[Collected data]
======

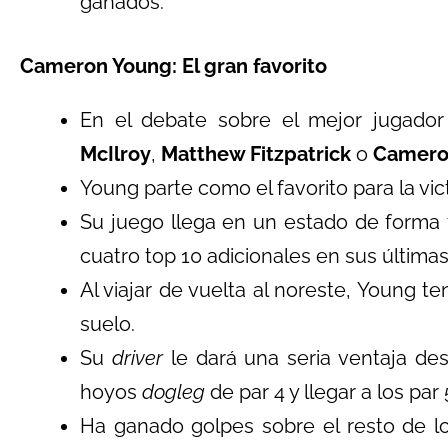
ganados.
Cameron Young: El gran favorito
En el debate sobre el mejor jugad
McIlroy
,
Matthew Fitzpatrick
o
Camero
Young parte como el favorito para la vic
Su juego llega en un estado de forma f
cuatro top 10 adicionales en sus últimas 
Al viajar de vuelta al noreste, Young t
suelo.
Su
driver
le dará una seria ventaja de
hoyos
dogleg
de par 4 y llegar a los par
Ha ganado golpes sobre el resto de l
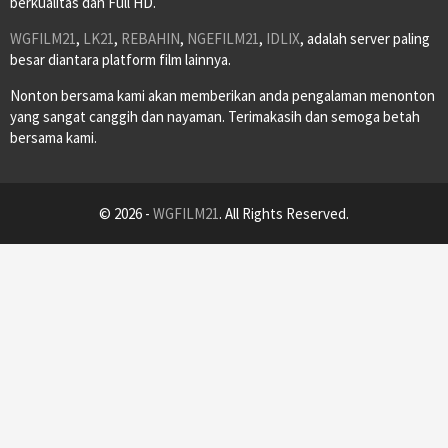
berkualitas dan Full HD.
WGFILM21
,
LK21
,
REBAHIN
,
NGEFILM21
,
IDLIX
, adalah server paling
besar diantara platform film lainnya.
Nonton bersama kami akan memberikan anda pengalaman menonton
yang sangat canggih dan nayaman. Terimakasih dan semoga betah
bersama kami.
© 2026 -
WGFILM21
. All Rights Reserved.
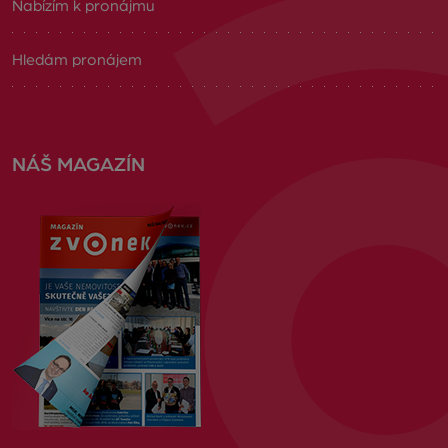
Nabízím k pronájmu
Hledám pronájem
NÁŠ MAGAZÍN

======

* Assignment *
Filter the records for lines holding the string "sobre". Copy each one.

* Response area *
En el debate sobre el mejor jugad
Ha ganado golpes sobre el resto de l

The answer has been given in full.